On 2022-10-29T17:41:52 +0700
Andreas Reichel <[email protected]> wrote:

> On Sat, 2022-10-29 at 09:46 +0000, 'Mark Raynsford' via H2 Database
> wrote:
> > I think the natural way this would be expressed as a plain Java data
> > structure would be:
> > 
> >   Map<Integer, Set<Integer>>  
> 
> Greetings,
> 
> based on your PRIMARY KEY it would be MAP<Key, T> with a Class Key (
> int group, int member ) and a class T (int group, int member).
> If group represents the key, and member represents the object, then
> PRIMARY KEY(group) and MAP<Integer, Integer>.

Hello!

I'm not sure about this.

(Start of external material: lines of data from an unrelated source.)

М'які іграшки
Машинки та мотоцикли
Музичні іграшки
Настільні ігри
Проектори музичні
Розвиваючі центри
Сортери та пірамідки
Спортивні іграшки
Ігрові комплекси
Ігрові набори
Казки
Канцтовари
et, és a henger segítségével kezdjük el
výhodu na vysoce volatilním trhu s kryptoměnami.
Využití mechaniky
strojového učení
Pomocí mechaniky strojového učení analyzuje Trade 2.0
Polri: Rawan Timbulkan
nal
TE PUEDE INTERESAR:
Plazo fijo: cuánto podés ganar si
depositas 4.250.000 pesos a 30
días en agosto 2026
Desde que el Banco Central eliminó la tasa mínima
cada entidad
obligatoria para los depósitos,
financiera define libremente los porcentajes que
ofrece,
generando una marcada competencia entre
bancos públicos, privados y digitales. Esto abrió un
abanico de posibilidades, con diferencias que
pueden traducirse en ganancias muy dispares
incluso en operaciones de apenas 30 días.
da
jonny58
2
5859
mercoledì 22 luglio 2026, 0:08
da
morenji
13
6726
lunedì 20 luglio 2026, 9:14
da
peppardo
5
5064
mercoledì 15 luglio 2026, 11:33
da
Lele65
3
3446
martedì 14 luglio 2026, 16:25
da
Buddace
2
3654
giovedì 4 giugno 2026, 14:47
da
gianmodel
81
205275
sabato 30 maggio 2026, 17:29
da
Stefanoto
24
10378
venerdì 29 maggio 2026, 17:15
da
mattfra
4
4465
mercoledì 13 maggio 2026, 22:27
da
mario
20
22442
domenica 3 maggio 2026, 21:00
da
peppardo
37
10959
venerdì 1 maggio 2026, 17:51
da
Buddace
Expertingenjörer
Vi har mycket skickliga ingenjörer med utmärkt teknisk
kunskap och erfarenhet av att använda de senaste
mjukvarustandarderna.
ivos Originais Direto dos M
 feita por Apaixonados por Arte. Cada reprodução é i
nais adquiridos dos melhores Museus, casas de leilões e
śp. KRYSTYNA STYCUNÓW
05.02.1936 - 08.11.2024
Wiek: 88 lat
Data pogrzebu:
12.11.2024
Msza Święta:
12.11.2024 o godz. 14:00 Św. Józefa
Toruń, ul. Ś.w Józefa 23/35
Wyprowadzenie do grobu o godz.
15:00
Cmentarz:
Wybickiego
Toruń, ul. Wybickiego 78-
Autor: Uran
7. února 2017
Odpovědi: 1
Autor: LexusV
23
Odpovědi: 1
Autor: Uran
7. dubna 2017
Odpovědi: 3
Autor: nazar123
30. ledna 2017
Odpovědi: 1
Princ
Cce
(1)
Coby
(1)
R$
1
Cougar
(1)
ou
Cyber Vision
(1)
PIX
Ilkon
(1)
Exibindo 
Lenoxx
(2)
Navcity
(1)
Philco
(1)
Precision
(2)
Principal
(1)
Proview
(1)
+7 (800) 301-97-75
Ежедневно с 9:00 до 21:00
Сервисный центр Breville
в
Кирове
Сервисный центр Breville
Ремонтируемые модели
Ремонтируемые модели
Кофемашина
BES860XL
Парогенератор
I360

Wouldn't PRIMARY KEY(group) limit groups to a
single member?

Imagine I had the following rows:

  (1, 1)   // Group 1 contains member 1
  (1, 23)  // Group 1 also contains member 23
  (1, 24)  // Group 1 also contains member 24
  (2, 4)   // Group 2 contains member 4
  (2, 5)   // Group 2 contains member 5

With PRIMARY KEY(group), the above rows would violate the unique
constraint. With PRIMARY KEY(group, member), the above rows would
be accepted, and I'd be (correctly) prevented from saying that a member
is in a particular group multiple times.